For the last few seasons Gaoth Dobhair were perennial underachievers. However, in the 2017 championship they had a light bulb moment and strangely it came in a one point semi-final defeat at the hands of Naomh Conaill.

“That semi-final defeat by Glenties was the big turning point for this team.

“We kinda knew we could compete at the top level and coming away from Ballybofey after losing by a point after being six points up at half-time confirmed it to us.

“We looked over the video of the game and felt that we could compete with the top teams and that proved to be the case this year.
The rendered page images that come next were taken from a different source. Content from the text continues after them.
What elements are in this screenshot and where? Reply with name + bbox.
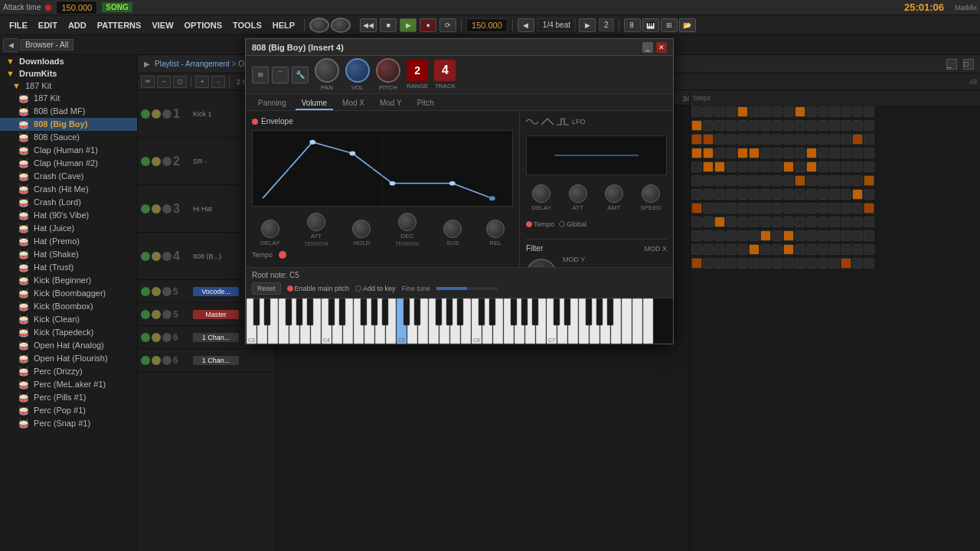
seq-btn-3-1[interactable] <box>703 148 714 158</box>
sidebar-item-187kit-folder[interactable]: ▼ 187 Kit <box>0 80 137 92</box>
plugin-close[interactable]: ✕ <box>656 42 667 53</box>
sidebar-item-kickbeginner[interactable]: 🥁 Kick (Beginner) <box>0 274 137 287</box>
tempo-input[interactable]: 150.000 <box>466 18 508 32</box>
seq-btn-6-15[interactable] <box>864 189 874 200</box>
seq-btn-7-6[interactable] <box>760 203 771 214</box>
sidebar-item-percdrizzy[interactable]: 🥁 Perc (Drizzy) <box>0 365 137 378</box>
seq-btn-7-8[interactable] <box>783 203 794 214</box>
seq-btn-3-10[interactable] <box>806 148 817 158</box>
seq-btn-3-7[interactable] <box>772 148 782 158</box>
seq-btn-10-8[interactable] <box>783 244 794 255</box>
seq-btn-9-6[interactable] <box>760 230 771 241</box>
lfo-tempo-radio[interactable]: Tempo <box>526 220 554 228</box>
sus-knob[interactable] <box>443 220 462 238</box>
tab-panning[interactable]: Panning <box>252 97 292 110</box>
seq-btn-4-4[interactable] <box>737 161 748 172</box>
delay-knob[interactable] <box>261 220 279 238</box>
seq-btn-0-12[interactable] <box>829 106 840 117</box>
sidebar-item-percmelaker[interactable]: 🥁 Perc (MeL.aker #1) <box>0 378 137 391</box>
seq-btn-1-7[interactable] <box>772 120 782 131</box>
sidebar-item-clap1[interactable]: 🥁 Clap (Human #1) <box>0 144 137 157</box>
seq-btn-10-11[interactable] <box>818 244 828 255</box>
seq-btn-2-14[interactable] <box>852 134 863 145</box>
seq-btn-8-10[interactable] <box>806 217 817 227</box>
seq-btn-10-0[interactable] <box>691 244 702 255</box>
hold-knob[interactable] <box>352 220 371 238</box>
seq-btn-4-8[interactable] <box>783 161 794 172</box>
seq-btn-5-13[interactable] <box>841 175 851 186</box>
seq-btn-5-10[interactable] <box>806 175 817 186</box>
track-solo-6b[interactable] <box>152 356 161 365</box>
black-key-gs7[interactable] <box>596 298 603 325</box>
seq-btn-5-4[interactable] <box>737 175 748 186</box>
seq-btn-6-10[interactable] <box>806 189 817 200</box>
seq-btn-10-15[interactable] <box>864 244 874 255</box>
seq-btn-9-15[interactable] <box>864 230 874 241</box>
draw-tool[interactable]: ✏ <box>141 76 155 88</box>
sidebar-item-percsnap[interactable]: 🥁 Perc (Snap #1) <box>0 417 137 430</box>
seq-btn-1-1[interactable] <box>703 120 714 131</box>
seq-btn-7-9[interactable] <box>795 203 805 214</box>
seq-btn-11-6[interactable] <box>760 258 771 269</box>
seq-btn-9-1[interactable] <box>703 230 714 241</box>
seq-btn-10-3[interactable] <box>726 244 737 255</box>
seq-btn-7-11[interactable] <box>818 203 828 214</box>
seq-btn-6-4[interactable] <box>737 189 748 200</box>
sidebar-item-drumkits[interactable]: ▼ DrumKits <box>0 67 137 80</box>
seq-btn-9-14[interactable] <box>852 230 863 241</box>
erase-tool[interactable]: ◻ <box>173 76 187 88</box>
seq-btn-8-1[interactable] <box>703 217 714 227</box>
sidebar-item-hatshake[interactable]: 🥁 Hat (Shake) <box>0 248 137 261</box>
seq-btn-8-6[interactable] <box>760 217 771 227</box>
seq-btn-5-7[interactable] <box>772 175 782 186</box>
seq-btn-11-5[interactable] <box>749 258 760 269</box>
seq-btn-0-11[interactable] <box>818 106 828 117</box>
tab-pitch[interactable]: Pitch <box>411 97 440 110</box>
seq-btn-0-7[interactable] <box>772 106 782 117</box>
track-mute-5a[interactable] <box>141 287 150 296</box>
black-key-fs6[interactable] <box>511 298 517 325</box>
seq-btn-2-15[interactable] <box>864 134 874 145</box>
sidebar-item-hattrust[interactable]: 🥁 Hat (Trust) <box>0 261 137 274</box>
seq-btn-3-2[interactable] <box>714 148 725 158</box>
track-mute-3[interactable] <box>141 204 150 214</box>
sidebar-item-808badmf[interactable]: 🥁 808 (Bad MF) <box>0 105 137 118</box>
seq-btn-5-14[interactable] <box>852 175 863 186</box>
seq-btn-8-14[interactable] <box>852 217 863 227</box>
seq-btn-2-4[interactable] <box>737 134 748 145</box>
seq-btn-6-9[interactable] <box>795 189 805 200</box>
seq-btn-1-13[interactable] <box>841 120 851 131</box>
seq-btn-7-7[interactable] <box>772 203 782 214</box>
step-display[interactable]: 2 <box>599 18 614 31</box>
env-tempo-radio[interactable] <box>279 251 286 259</box>
seq-btn-7-5[interactable] <box>749 203 760 214</box>
browser-icon[interactable]: 📂 <box>679 18 696 32</box>
menu-tools[interactable]: TOOLS <box>228 19 266 31</box>
plugin-minimize[interactable]: _ <box>642 42 653 53</box>
fine-tune-slider[interactable] <box>436 287 498 290</box>
seq-btn-11-14[interactable] <box>852 258 863 269</box>
dec-knob[interactable] <box>398 213 416 231</box>
black-key-ds6[interactable] <box>489 298 495 325</box>
seq-btn-2-0[interactable] <box>691 134 702 145</box>
plugin-settings-icon[interactable]: 🔧 <box>292 67 309 83</box>
black-key-gs4[interactable] <box>371 298 377 325</box>
seq-btn-2-9[interactable] <box>795 134 805 145</box>
sidebar-item-openhatanalog[interactable]: 🥁 Open Hat (Analog) <box>0 339 137 352</box>
seq-btn-0-9[interactable] <box>795 106 805 117</box>
seq-btn-0-8[interactable] <box>783 106 794 117</box>
seq-btn-2-8[interactable] <box>783 134 794 145</box>
seq-btn-11-10[interactable] <box>806 258 817 269</box>
seq-btn-1-9[interactable] <box>795 120 805 131</box>
black-key-cs5[interactable] <box>403 298 410 325</box>
sidebar-item-percpop[interactable]: 🥁 Perc (Pop #1) <box>0 404 137 417</box>
seq-btn-1-0[interactable] <box>691 120 702 131</box>
lfo-att-knob[interactable] <box>569 184 587 203</box>
seq-btn-0-5[interactable] <box>749 106 760 117</box>
seq-btn-1-14[interactable] <box>852 120 863 131</box>
seq-btn-9-12[interactable] <box>829 230 840 241</box>
seq-btn-10-6[interactable] <box>760 244 771 255</box>
sidebar-item-hatpremo[interactable]: 🥁 Hat (Premo) <box>0 235 137 248</box>
seq-btn-11-9[interactable] <box>795 258 805 269</box>
seq-btn-4-12[interactable] <box>829 161 840 172</box>
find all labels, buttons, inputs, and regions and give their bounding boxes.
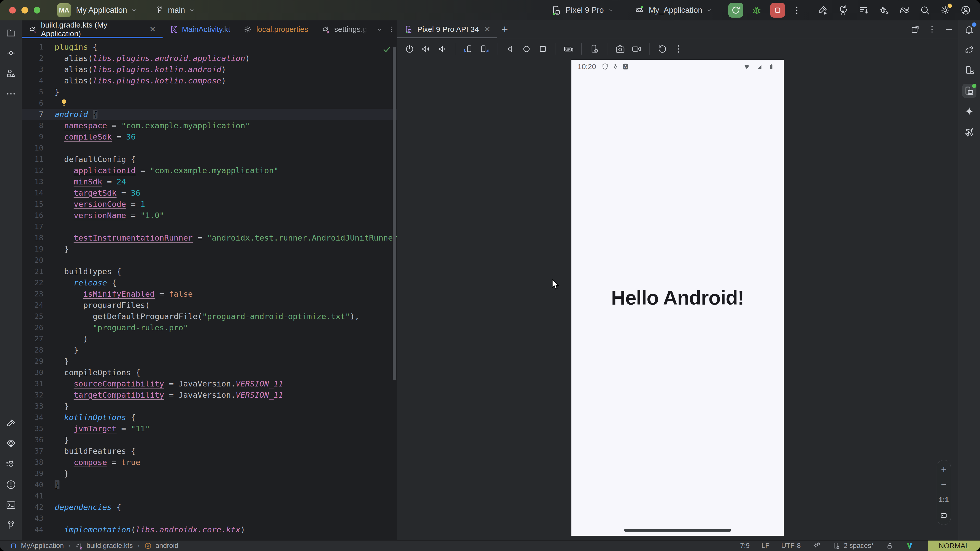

“And now we are Donegal and Ulster champions and facing into the biggest game in the club’s history.”

They face the reigning All-Ireland, Galway and Connacht champions Corofin in the semi-final on Saturday.

It will be just a day shy of 11 weeks since Donegal beat Scotstown of Monaghan in the Ulster final.

The 11 week break is something that is a concern for Niall Friel and though it has been a longer wait for Corofin he feels the length of the wait is an advantage of the Galway kingpins.

It will be a 12 weeks wait for Corofin, who defeated Ballintubber from Mayo in the Connacht final on the last weekend in November.

“They have been in that position the last couple of years and they know how to deal with such a gap between games and that has to be an advantage.”

However, the captain and the rest of the players are putting their faith in their trainer Michael Boyle and manager Mervyn O’Donnell to get it right.

“We are hoping Michael Boyle’s expertise in sports science comes in.

“We took a wee break after the Ulster final and then we regrouped before Christmas and did some conditioning work and I suppose we laid it all in Michael Boyle and Mervyn's hands and we put our trust in them.

“They haven't let us down all year. Personally, out on the training field I feel good and the rest of the lads look really sharp. But it is tough mentally and I suppose we are not going to know for sure until Saturday, if we are ready or not.

“I think we really benefited from the games literally every week in the Donegal championship and then in Ulster where we had two weeks between each game.

“We really enjoyed the Donegal championship the way it was played off and I think everybody that played in the championship agreed with me.

“There is nothing like having a game every week as long as you have a big panel which we are fortunate to have.

“There is nothing like playing games for building momentum and gaining confidence. It was the same through Ulster; there was a game every fortnight and now we have gone 11 weeks and that is the challenge trying to gauge where we are at in terms of where we were in the Ulster final.

“We've had a few friendlies since Christmas but it is hard to judge them and you have to take into account how good the opposition were and how we were.

“It will all come back to the old cliche and going out and giving a performance and if we deliver a performance we will be in Croke Park and if not we can hold our heads high and say we gave it our best shot.

“I've heard people say it would be nice if, yeah, could win it for the late Micheál Roarty. But that would be unfair to put that pressure on ourselves .

“We regrouped on that horrible day, the day of the funerals and all we said was all we can do now is go out and deliver a performance that Micheál would be proud of because Micheál was a proud Gaoth Dobhair man and his family are proud Gaoth Dobhair people.

“We feel if we do that we will be looking forward to the final in Croke Park. But if we put in a performance and Corofin beat us fair play to them. We will still hold our heads high.”